Продолжая держать руки за спиной, Дрофо сделал шаг к левому борту, развернулся, сделал шаг к правому борту.
– Наше призвание воспитывает в человеке истинное благородство! Дилетанту, слабаку, глупцу не под силу стать настоящим червячником! Пока плавание идет как по маслу, любой бездельник радуется и веселится – он играет на гармони и пляшет джигу; все смотрят на него и думают: «У червячника не жизнь, а малина!» Но затем неизбежно наступает беда! Безжалостно хлещет черный спорогной, закупорки с грохотом вылетают, как канонада Судьбы, червь ревет и рвется в глубины океана – только тогда проверяется характер бахвала и самозванца: он забивается в дальний угол трюма и трясется от страха!
Пока Кугель и Сачковский размышляли о предостережениях начальника, Дрофо снова сделал шаг к левому борту, развернулся и шагнул к правому борту.
Протянув руку, Дрофо указал длинным бледным пальцем на морской горизонт.
– Туда мы плывем, между небом и бездной, туда, где тайны всех времен кроются во мраке, которому суждено поглотить планету, когда погаснет Солнце!
Будто для того, чтобы подчеркнуть слова Дрофо, солнечный диск на мгновение подернулся темноватой пленкой, как старческий глаз – слизистым выделением. Моргнув, дневное светило задрожало и снова разгорелось – к огромному облегчению Сачковского, хотя Дрофо даже не заметил этот астрономический инцидент. Бывалый червячник продолжал покачивать указательным пальцем:
– Червь – дитя океана, плоть от плоти его! Червь мудр, хотя ему известны только шесть вещей: солнце, волны, ветер, горизонт, темные глубины, правильное направление, голод и насыщение… Сачковский, почему ты считаешь на пальцах?
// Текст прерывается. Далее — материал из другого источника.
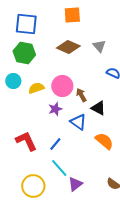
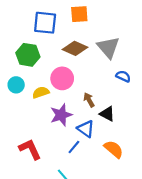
blue square: (26, 24) -> (45, 23), moved
gray triangle: (99, 46) -> (108, 47), size x1.6
pink circle: (62, 86) -> (62, 78), moved
purple star: (55, 109) -> (61, 115), size x1.5
blue line: (55, 144) -> (74, 147), moved

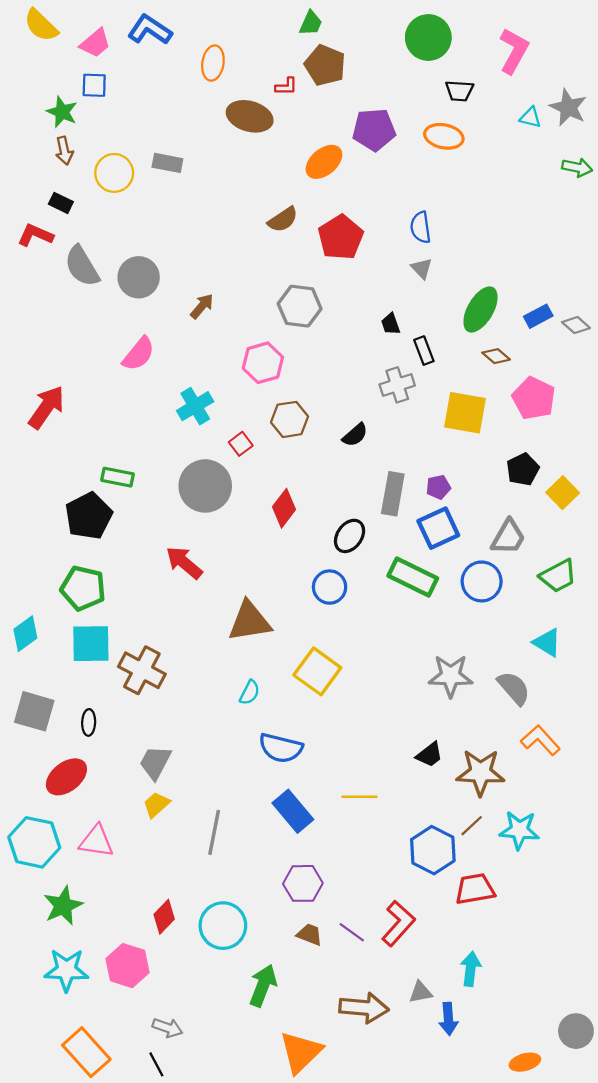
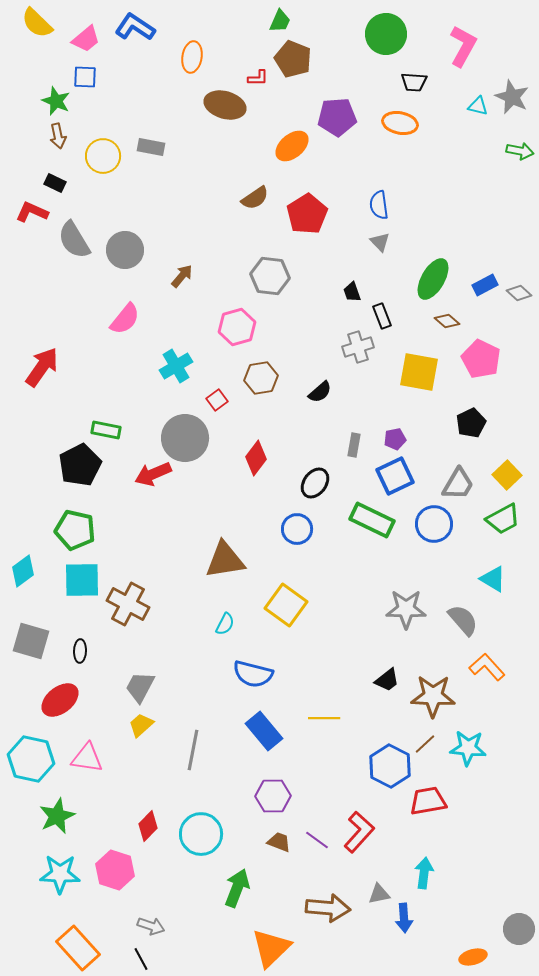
yellow square: (563, 493) -> (507, 475), moved
gray rectangle: (393, 494) -> (354, 445), size x0.6
red arrow: (184, 563) -> (153, 474), moved, turned -63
– Нет, ничего, просто так…
– Мудрость червя не означает, что он хитер, – продолжал Дрофо. – Червь не умеет лукавить, у него нет чувства юмора. Умелый червячник прост, как его черви. Червячник ест то, что ему дают, и не жалуется на качество довольствия, червячник спит, когда ему вообще удается найти время для сна, не беспокоясь о том, успел ли высохнуть его промокший комбинезон. Если черви тянут судно прямо вперед, если непрерывно плещет кильватерная струя, если вода заглатывается и выталкивается часто и регулярно – червячник безмятежен. Ему больше ничего не нужно от жизни, он не жаждет ни богатства, ни ленивых чувственных наслаждений в объятиях женщин, ни блестящих украшений вроде того, какое нацепил на шляпу Кугель. Душу червячника наполняет морской простор!
– Вдохновляющая перспектива! – воскликнул Сачковский. – Я горжусь своей профессией! Кугель, что скажешь?